Dr WOODRUFF - Yes, thank you. I appreciate that which is why I have used the word 'alleged' advisedly and that man is no longer alive.

This morning, the Greens asked the minister about a separate fact that a senior staff member has been stood down at Ashley Youth Detention Centre following hundreds of allegations of abuse, one of which was an allegation of rape.

The investigation that the Government has established into what happened over an 18 year period in the paediatric ward at the LGH is manifestly inadequate. According to the podcast, comments have been alleged that written complaints were made to management in 2009, 2010 and 2017. Spoken complaints were made as early back as 2002 and 2003 by staff on the ward, to hospital management.

What has happened has been an ongoing ignoring or covering-up of information that was made in complaint forms and allegations include that reports that were written on paper prior to electronic reporting were found subsequently ripped up in a rubbish bin. The allegations are not of passive negligence or incompetence. The allegations are of a cover-up and they are for multiple people operating over nearly two decades.

It has also been alleged the electronic reports of complaints were edited and the severity of the complaints that had been made were downgraded. It is alleged that these things happened after that man, Mr Griffin, was charged for his sexual abuse of young children on the ward.

By 2019, it is pretty clear that there were heaps of people, staff who had made complaints over nearly 18 years, including a graduate nurse, about Mr Griffin and abuse that occurred to her.

The terms of reference that have been established look at policies and the systems in place at the Launceston General Hospital but they do not look at individual cases. They do not look at individual cases and they do not look at whether any ignoring or covering-up has happened of policies that were in place. They may find that a policy existed but they will not be investigating whether that policy was actively covered-up or ignored. The findings are limited specifically, it seems, to a level of finding and recommendations below what would show specific cultural cover-ups, or individual cover-ups, which is what is alleged.

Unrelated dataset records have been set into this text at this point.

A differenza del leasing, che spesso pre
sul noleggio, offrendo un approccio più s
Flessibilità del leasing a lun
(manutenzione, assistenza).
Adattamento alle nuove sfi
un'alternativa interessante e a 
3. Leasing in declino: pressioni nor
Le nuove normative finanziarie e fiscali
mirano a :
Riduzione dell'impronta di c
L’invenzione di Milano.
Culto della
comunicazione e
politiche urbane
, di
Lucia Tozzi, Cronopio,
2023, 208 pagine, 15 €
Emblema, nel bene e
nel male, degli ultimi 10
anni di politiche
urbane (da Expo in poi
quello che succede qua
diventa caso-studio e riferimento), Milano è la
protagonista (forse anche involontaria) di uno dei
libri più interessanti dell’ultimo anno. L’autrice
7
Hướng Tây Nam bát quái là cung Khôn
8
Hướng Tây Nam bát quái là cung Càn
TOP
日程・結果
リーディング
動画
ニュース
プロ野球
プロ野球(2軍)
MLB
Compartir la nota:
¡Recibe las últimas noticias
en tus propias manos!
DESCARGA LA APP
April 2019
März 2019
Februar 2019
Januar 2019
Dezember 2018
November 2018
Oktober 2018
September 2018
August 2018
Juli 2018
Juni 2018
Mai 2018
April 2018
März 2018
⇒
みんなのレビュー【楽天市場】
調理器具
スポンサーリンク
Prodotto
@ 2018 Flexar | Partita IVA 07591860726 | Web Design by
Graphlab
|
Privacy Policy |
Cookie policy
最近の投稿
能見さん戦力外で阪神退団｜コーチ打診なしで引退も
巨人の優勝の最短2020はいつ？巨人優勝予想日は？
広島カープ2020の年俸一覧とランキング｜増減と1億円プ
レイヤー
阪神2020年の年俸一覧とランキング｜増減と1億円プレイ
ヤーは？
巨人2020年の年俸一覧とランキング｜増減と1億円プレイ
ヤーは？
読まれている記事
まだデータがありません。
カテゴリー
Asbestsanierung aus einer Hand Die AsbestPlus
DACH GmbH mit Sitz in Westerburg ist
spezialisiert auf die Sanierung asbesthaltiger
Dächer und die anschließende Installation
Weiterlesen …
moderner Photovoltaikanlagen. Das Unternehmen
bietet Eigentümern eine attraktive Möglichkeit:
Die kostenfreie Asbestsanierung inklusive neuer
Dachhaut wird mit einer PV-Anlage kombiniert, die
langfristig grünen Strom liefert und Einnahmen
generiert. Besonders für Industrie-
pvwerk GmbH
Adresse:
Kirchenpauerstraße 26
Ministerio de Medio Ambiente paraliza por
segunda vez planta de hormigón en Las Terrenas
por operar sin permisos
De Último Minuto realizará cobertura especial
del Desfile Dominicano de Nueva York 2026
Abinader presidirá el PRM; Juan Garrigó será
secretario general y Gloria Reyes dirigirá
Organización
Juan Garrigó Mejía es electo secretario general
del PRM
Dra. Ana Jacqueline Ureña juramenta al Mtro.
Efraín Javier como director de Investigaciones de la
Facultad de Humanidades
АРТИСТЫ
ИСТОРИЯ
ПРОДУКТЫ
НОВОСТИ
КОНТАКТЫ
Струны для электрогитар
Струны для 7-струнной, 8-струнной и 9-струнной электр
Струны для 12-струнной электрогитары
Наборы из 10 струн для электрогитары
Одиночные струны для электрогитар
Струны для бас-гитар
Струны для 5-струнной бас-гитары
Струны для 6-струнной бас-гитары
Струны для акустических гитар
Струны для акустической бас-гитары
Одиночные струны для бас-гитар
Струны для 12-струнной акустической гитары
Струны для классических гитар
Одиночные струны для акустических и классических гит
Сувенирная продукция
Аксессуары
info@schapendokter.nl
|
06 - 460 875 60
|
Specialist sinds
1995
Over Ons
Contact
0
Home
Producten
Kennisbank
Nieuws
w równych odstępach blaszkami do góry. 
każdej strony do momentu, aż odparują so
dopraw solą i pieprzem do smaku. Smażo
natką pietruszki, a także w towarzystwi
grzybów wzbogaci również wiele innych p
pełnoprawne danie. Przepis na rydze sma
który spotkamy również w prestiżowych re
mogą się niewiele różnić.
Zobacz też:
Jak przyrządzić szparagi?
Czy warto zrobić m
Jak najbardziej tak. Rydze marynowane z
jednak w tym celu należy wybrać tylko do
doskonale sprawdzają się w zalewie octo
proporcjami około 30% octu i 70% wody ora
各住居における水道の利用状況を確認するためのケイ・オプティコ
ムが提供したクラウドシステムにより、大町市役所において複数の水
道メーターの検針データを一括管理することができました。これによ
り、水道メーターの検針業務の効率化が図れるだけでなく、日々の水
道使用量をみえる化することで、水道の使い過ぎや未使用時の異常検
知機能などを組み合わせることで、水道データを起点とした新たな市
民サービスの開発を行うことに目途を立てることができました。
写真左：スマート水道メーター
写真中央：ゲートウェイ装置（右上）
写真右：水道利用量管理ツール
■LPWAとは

Departmental staff and management are not being investigated. It looks instead with a focus at medical staff and nurses, and whether they were effective at doing their job in implementing policies that might have been in place. Staff and nurses are very concerned at the potential that they will face blame for not having reported something on their ward to a manager or to APRA when their managers were possibly discouraging them from speaking up in the first place.

As they stand, the terms of reference limit the investigations or findings to determine whether the management did stop reports. We also question why the terms of reference specifically do not allow any investigation into compensation that has been paid out in regards to the Griffin case. For example, compensation may have been paid to staff who have been on stress leave. We need to have that information.

We have to have a far wider commission of inquiry that includes not just what happened at the Launceston General Hospital, but what has happened at Ashley, what has happened at other state agencies. It is alleged that there is - and a letter was written to the Premier and shadow leaders and other members of parliament from a person whose identity cannot be mentioned, who draws the attention of the Premier and others to the improbability that that man, Mr Griffin, acted on his own. This person talks about a group of medical professionals in Launceston that have historically used medical examinations as cover for sexual abuse for children.

Two prominent members of the medical community in Launceston have been charged, convicted and sentenced for their crimes against young children, one for four years jail for sexual abuse who was a medical scientist, and another one who worked in northern schools for decades and who was also charged, convicted and sentenced to six months jail.

The concern is that there is talk of a circle of these men meeting regularly with Griffin in the Launceston General Hospital cafeteria. I stress this is talk but there is a real stench here. It is very important that we have a full commission of inquiry to thoroughly examine whether there was any possible cover-up.